Test time scaling (TTS) has emerged as a proven method to improve the performance of large language models in real-world applications by giving them additional computation cycles during inference. However, TTS strategies have historically been hand-crafted, relying heavily on human intuition to dictate the model’s reasoning rules.
To overcome this bottleneck, researchers from Meta, Google and several universities have introduced AutoTTSframework that automatically detects optimal TTS strategies. This automated approach allows enterprise organizations to dynamically optimize compute allocations without manually adjusting heuristics.
By implementing optimal strategies discovered by AutoTTS, organizations can directly reduce token usage and operational costs associated with deploying advanced reasoning models in production environments. In experimental tests, AutoTTS efficiently managed savings budgets, successfully reducing token consumption by up to 69.5% without sacrificing accuracy.

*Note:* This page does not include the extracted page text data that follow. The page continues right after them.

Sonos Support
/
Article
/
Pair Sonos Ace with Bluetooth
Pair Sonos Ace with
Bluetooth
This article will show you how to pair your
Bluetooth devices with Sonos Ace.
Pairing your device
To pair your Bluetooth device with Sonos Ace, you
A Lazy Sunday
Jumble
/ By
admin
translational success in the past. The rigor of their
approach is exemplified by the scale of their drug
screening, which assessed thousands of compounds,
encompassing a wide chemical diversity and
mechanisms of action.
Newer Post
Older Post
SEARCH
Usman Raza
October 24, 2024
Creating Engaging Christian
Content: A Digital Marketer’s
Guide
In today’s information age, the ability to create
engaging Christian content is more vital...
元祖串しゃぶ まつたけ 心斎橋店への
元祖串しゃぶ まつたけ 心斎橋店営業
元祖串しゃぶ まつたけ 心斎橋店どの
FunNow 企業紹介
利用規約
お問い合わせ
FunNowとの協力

Manual bottleneck at test time scale
Test time scale improves LLMs by giving them additional calculations when generating answers. This additional computation allows the model to generate multiple reasoning paths or evaluate its intermediate steps before arriving at the final answer.
A key challenge for designing TTS strategies is determining how to optimally allocate this additional computation. Historically, researchers have developed these strategies by hand based on assumptions to build robust heuristics. Engineers must assume rules and thresholds for a model to branch out into new ways of thinking, explore an existing path more deeply, prune unpromising branches, or stop thinking altogether.

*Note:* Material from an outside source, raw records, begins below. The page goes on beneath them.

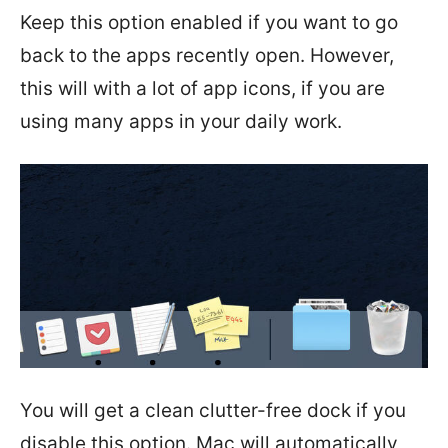
Keep this option enabled if you want to go
back to the apps recently open. However,
this will with a lot of app icons, if you are
using many apps in your daily work.
You will get a clean clutter-free dock if you
disable this option. Mac will automatically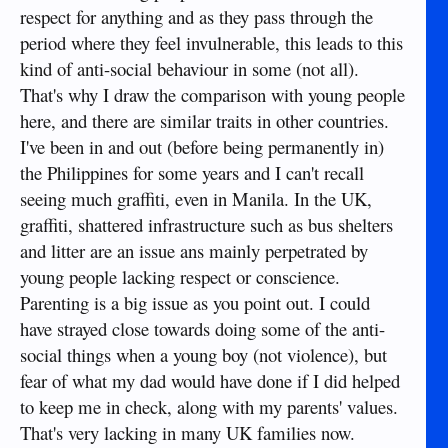
respect for anything and as they pass through the
However, for some reason there seems to be pockets of
sociopaths in certain areas and who knows what causes them
period where they feel invulnerable, this leads to this
Sent from my iPhone using Tapatalk
to be sociopathic? Is it drugs? I really don’t think so. Lack of
kind of anti-social behaviour in some (not all).
religion? No, as already stated. It actually could be
That's why I draw the comparison with young people
something simple like mental defects due to environmental
contamination such as lead in the water, Mercury, or
here, and there are similar traits in other countries.
mutagenics that cause abnormal brain function; for some
I've been in and out (before being permanently in)
reason, the neuron paths in the brain don’t transmit the
the Philippines for some years and I can't recall
messages properly. Who knows? But sociopaths exist in the
places you describe and these are mentally defective humans
seeing much graffiti, even in Manila. In the UK,
that lack empathy completely. The emotion is just not there;
graffiti, shattered infrastructure such as bus shelters
the neuron pathways fail and the result is no conscience.
and litter are an issue ans mainly perpetrated by
With sociopaths, the first layer of protection is broken,
young people lacking respect or conscience.
leaving laws and police enforcement as the only protection
left. Even normal middle and upper class people can and
Parenting is a big issue as you point out. I could
often do fall into this category. When police are prevented
have strayed close towards doing some of the anti-
from doing their jobs by politicians, police whose jobs might
social things when a young boy (not violence), but
necessarily include instilling fear as the only available tool,
because fear may be the only emotion these people
fear of what my dad would have done if I did helped
understand (maybe), then there is nothing left to protect the
to keep me in check, along with my parents' values.
vulnerable from pathological abuse and for them, society has
That's very lacking in many UK families now.
completely failed them, in every way.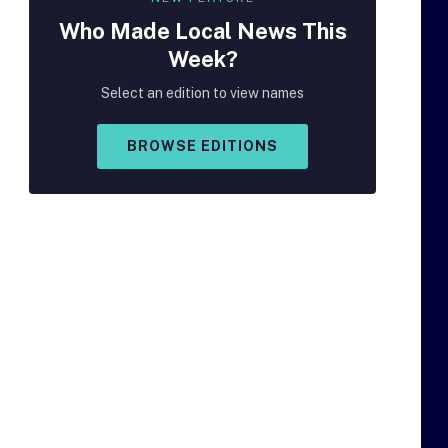
Who Made
Local
News This
Week?
Select an edition to view names
BROWSE EDITIONS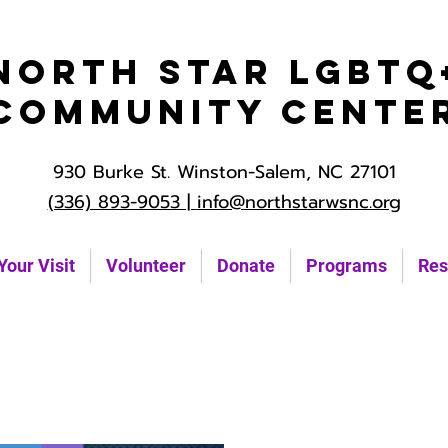
North Star LGBTQ
Community Cente
930 Burke St. Winston-Salem, NC 27101
(336) 893-9053 |
info@northstarwsnc.org
Your Visit
Volunteer
Donate
Programs
Res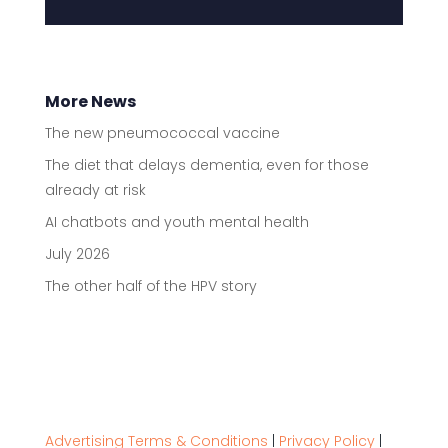
More News
The new pneumococcal vaccine
The diet that delays dementia, even for those
already at risk
AI chatbots and youth mental health
July 2026
The other half of the HPV story
Advertising Terms & Conditions
|
Privacy Policy
|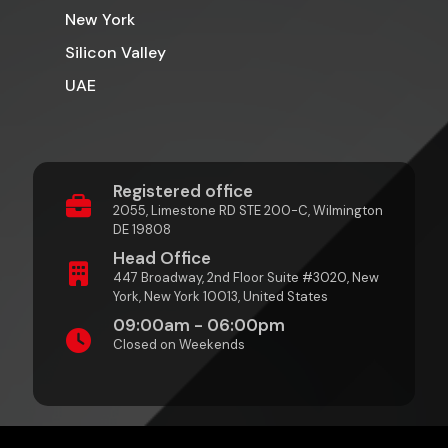
New York
Silicon Valley
UAE
Registered office
2055, Limestone RD STE 200-C, Wilmington
DE 19808
Head Office
447 Broadway, 2nd Floor Suite #3020, New
York, New York 10013, United States
09:00am - 06:00pm
Closed on Weekends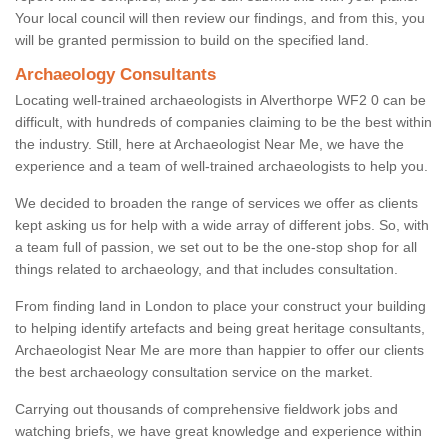
Your local council will then review our findings, and from this, you
will be granted permission to build on the specified land.
Archaeology Consultants
Locating well-trained archaeologists in Alverthorpe WF2 0 can be
difficult, with hundreds of companies claiming to be the best within
the industry. Still, here at Archaeologist Near Me, we have the
experience and a team of well-trained archaeologists to help you.
We decided to broaden the range of services we offer as clients
kept asking us for help with a wide array of different jobs. So, with
a team full of passion, we set out to be the one-stop shop for all
things related to archaeology, and that includes consultation.
From finding land in London to place your construct your building
to helping identify artefacts and being great heritage consultants,
Archaeologist Near Me are more than happier to offer our clients
the best archaeology consultation service on the market.
Carrying out thousands of comprehensive fieldwork jobs and
watching briefs, we have great knowledge and experience within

Because this manual tuning process is limited by human intuition, many possible approaches remain unexplored. This often results in suboptimal trade-offs between model accuracy and computational cost.
Current TTS algorithms can be adapted to the width-depth control field – "width" number of reasoning areas explored, "depth" how much each one has developed. Self-sequence (SC) selects a certain number of trajectories and obtains the answer by majority vote. Adaptive sequencing (ASC) saves computation by stopping early after reaching a confidence limit. Parallel-probe takes a more granular approach, pruning unpromising branches and deepening the rest. All three are manual, and that’s a limitation AutoTTS is designed to break.
Although some more advanced methods use richer structures, such as tree search or external validators, they all share one key feature: they are carefully handcrafted. This manual approach limits the scope of strategy discovery by leaving a large portion of the potential resource allocation area untouched.
Automating strategy discovery with AutoTTS
AutoTTS revisits test time scaling optimization. Instead of viewing strategy design as a human task, AutoTTS approaches it as an algorithmic search problem in a controlled environment.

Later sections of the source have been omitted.